The Cold Storage Company floated a three-pronged turnaround proposal on Wednesday. Ngoni Chinogaramombe, the chief executive said the parastatal was awaiting government approval for it to sell some of its idle land and assets like houses and also to unbundle itself into three units. The land to be sold is that on which the CSC’s abattoirs are built while the parastatal’s houses are dotted in many towns and cities across the country. It is becoming increasingly costly, he said, for the CSC to continue owning the properties given the limited business as the assets are contributing to the huge debts arising from fixed costs such as salaries, wages, rates and taxes. If the government agrees to the land and houses sale, CSC would be able to raise $14 million that can go a very, very long way in liquidating part of its debt of $22 million. It can also be ploughed back into the business for operations.
“We need to break the CSC into three companies for investors to come in,” he said.
“The first company being Chinhoyi and its farms, second being Bulawayo and its farms and finally Masvingo and its farms. We are saying the CSC plants are still intact. They are functional and can operate at any time but are being underutilised because of lack of capital. If partners come in, they would have to invest in the production of cattle. More money is required to grow the herd for CSC and private farmers including A1 and A2 farmers. We used to run the cattle finance scheme and we think that scheme should to be revived so that cattle production increases.”
The parastatal owns abattoirs in Bulawayo, Masvingo, Chinhoyi and Kadoma and a good number of farms. Only two abattoirs are operational while the farms carry a herd of 8,533 animals of which 7,741 are owned by tenants.
The state of affairs at the CSC is saddening, for a parastatal that was the largest beef processor in Africa some 15 years ago when it handled up to 150,000 tonnes of beef and associated by-products earning around $50 million per year. It was so competitive that one of its markets was the highly perceptive and lucrative European Union that bought 9,000 tonnes of beef from the CSC yearly. Now the fallen giant owns a measly 792 head of cattle, down from 10,000 and slaughtered 5,600 animals between January and May. This output is just 5,8 percent of the total number of animals slaughtered nationally during that period. It is struggling to settle its $22 million debt that recently resulted in 400 of its cattle herd being auctioned. In addition, the parastatal is failing to pay its workers.

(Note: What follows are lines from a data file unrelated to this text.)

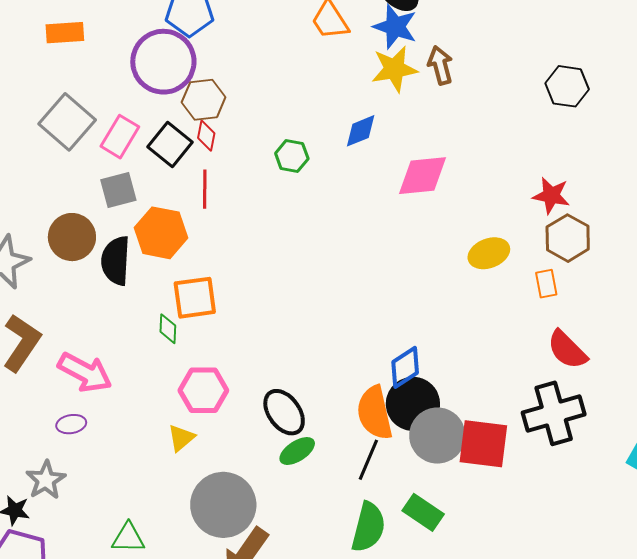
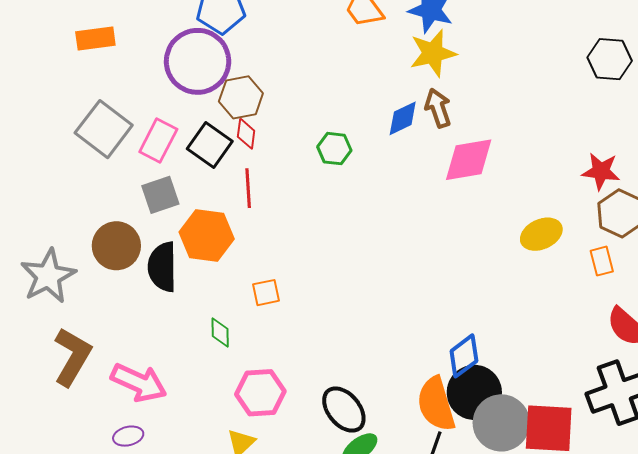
brown arrow: (440, 65) -> (438, 108), moved
orange square: (195, 298) -> (266, 293), moved, size x0.6

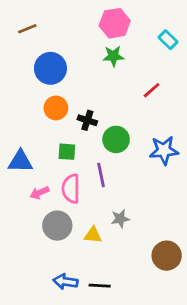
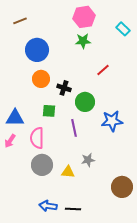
red line: (152, 90) -> (103, 70), moved
blue star: (164, 150) -> (112, 121), moved
pink semicircle: (71, 189) -> (37, 138), moved
pink arrow: (40, 193) -> (10, 141), moved, turned -32

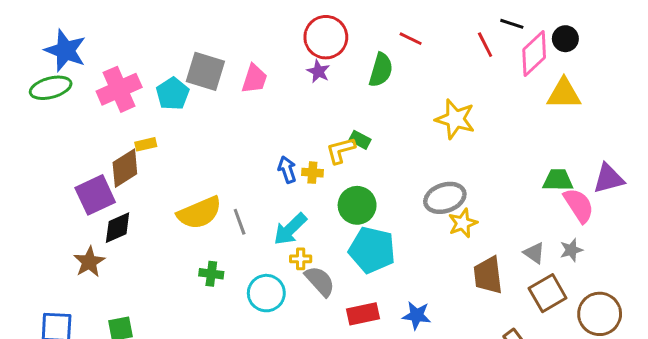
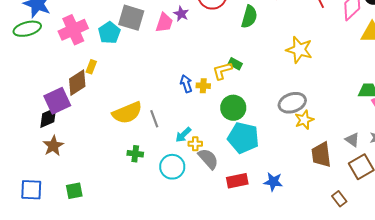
purple star: (318, 71) -> (181, 14), moved
yellow rectangle: (146, 144) -> (91, 67), turned -56
black diamond: (118, 228) -> (48, 118), moved
cyan arrow: (290, 229) -> (183, 135), moved, size x0.7

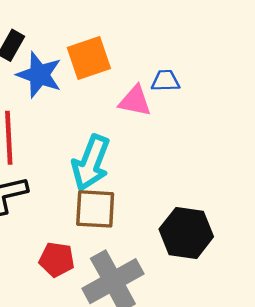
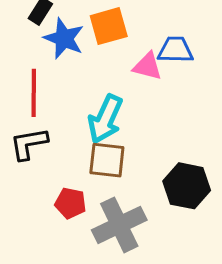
blue trapezoid: (165, 81) -> (175, 50), size x1.4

However, we are confident the CSC is an outstanding asset with an uncontested national coverage. It has all the infrastructural presence along the beef value chain too, from the farms where cattle can be reared, to slaughtering facilities to out-compete rivals and at some point, ran retail outlets. Also, the CSC can rely on its historical public goodwill.All these factors make the parastatal attractive to any serious investor.
While its extensive geographical presence can be an advantage to some, it can actually be a disadvantage to others who might feel that it is too unwieldy to run efficiently, hence the proposal to unbundle the asset into three units.
Splitting the giant should make the three stand-alone businesses leaner and easier to run. Businesses organised in this manner are frequently more profitable, so we support this argument. The second proposal to sell houses so that the CSC can concentrate on its core business of farming cattle and processing beef is noble. Workers can always find their own housing and pay maintenance costs. This is standard practice.
We are agreeable to the sale of non-core assets and the splitting of the business into three, but we need more information on the proposal to sell idle land. Chinogaramombe did not specify to everyone’s understanding the location of the land and the extent of the idleness because, practically, the entire CSC infrastructure from ranches to slaughtering facilities is idle.
The Bulawayo abattoir is built in an urban setting, not on a farm, so we want to be educated on where the idle land capable of being sold is. At the same time, if the parastatal has some abattoirs situated on farms, it means all the land around them, in other words the farms or sections of them would have to be sold because everyone knows that they are underutilised.
The challenge in this case would be how possible it is for the CSC to sell its idle farmland, which is actually State land. We know the legal position that prohibits sale of State land. So which idle land on which abattoirs are situated is to be sold? How much more idle is it than other pieces of land that CSC owns? How will the land be sold? Will it be through a transparent, open tendering process? If so, who is likely to buy the land if it goes to an open tender?
We seek clarity on this point but on the whole, we want the CSC to be revived. It is a tremendous asset of outstanding potential.